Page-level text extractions
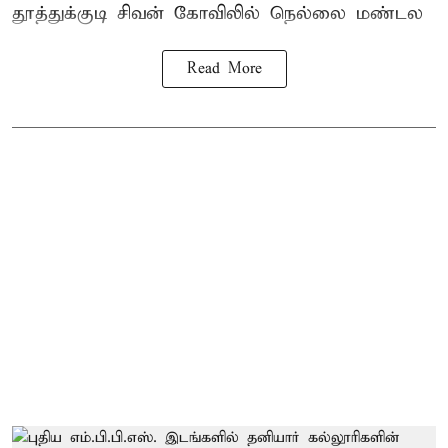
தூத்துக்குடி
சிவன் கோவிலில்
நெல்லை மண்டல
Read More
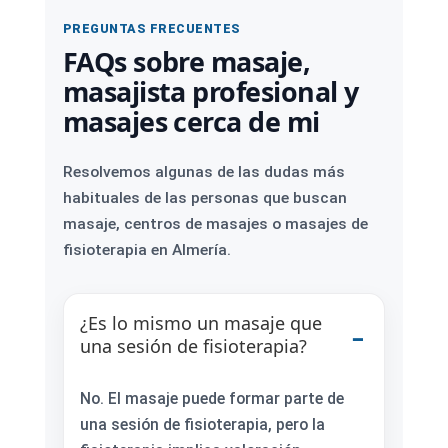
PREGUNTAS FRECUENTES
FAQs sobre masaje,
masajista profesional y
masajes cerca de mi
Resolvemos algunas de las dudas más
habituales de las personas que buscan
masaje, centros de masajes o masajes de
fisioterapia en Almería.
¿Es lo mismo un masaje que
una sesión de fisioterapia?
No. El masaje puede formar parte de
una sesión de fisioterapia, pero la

==

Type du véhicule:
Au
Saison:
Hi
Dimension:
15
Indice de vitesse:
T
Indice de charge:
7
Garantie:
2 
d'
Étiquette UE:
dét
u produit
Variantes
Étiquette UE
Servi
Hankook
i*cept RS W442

---

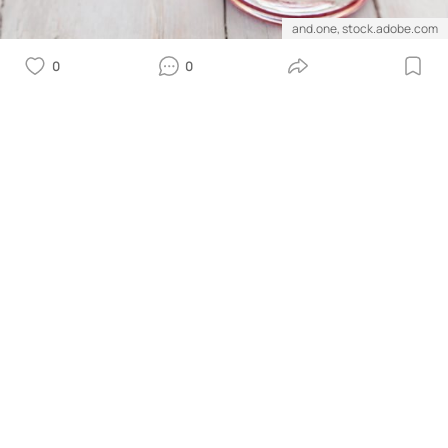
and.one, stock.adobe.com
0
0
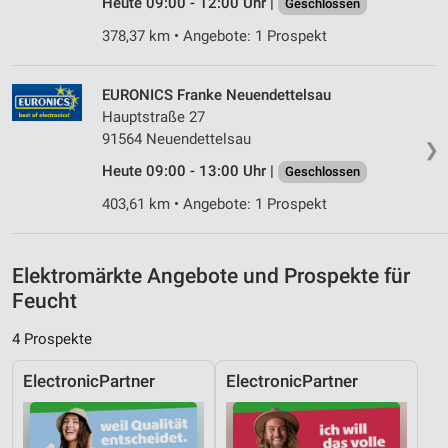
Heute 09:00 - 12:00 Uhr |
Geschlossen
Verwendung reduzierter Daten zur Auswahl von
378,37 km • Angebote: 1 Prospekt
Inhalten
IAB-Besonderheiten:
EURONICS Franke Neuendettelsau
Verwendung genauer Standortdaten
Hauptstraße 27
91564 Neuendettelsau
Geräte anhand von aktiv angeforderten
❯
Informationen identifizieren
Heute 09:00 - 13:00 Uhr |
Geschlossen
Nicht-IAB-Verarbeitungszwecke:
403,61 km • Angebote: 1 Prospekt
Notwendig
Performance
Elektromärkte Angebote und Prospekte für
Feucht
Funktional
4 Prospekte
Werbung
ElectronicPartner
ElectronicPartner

## EXERCISE DETAILS:
Look above for the line with "தூத்துக்குடி"; quote it and every line after it, stopping after the line with "una sesión de fisioterapia, pero la", exactly, with nothing added and without pictures.

## RESPONSE BELOW:
தூத்துக்குடி
சிவன் கோவிலில்
நெல்லை மண்டல
Read More
PREGUNTAS FRECUENTES
FAQs sobre masaje,
masajista profesional y
masajes cerca de mi
Resolvemos algunas de las dudas más
habituales de las personas que buscan
masaje, centros de masajes o masajes de
fisioterapia en Almería.
¿Es lo mismo un masaje que
una sesión de fisioterapia?
No. El masaje puede formar parte de
una sesión de fisioterapia, pero la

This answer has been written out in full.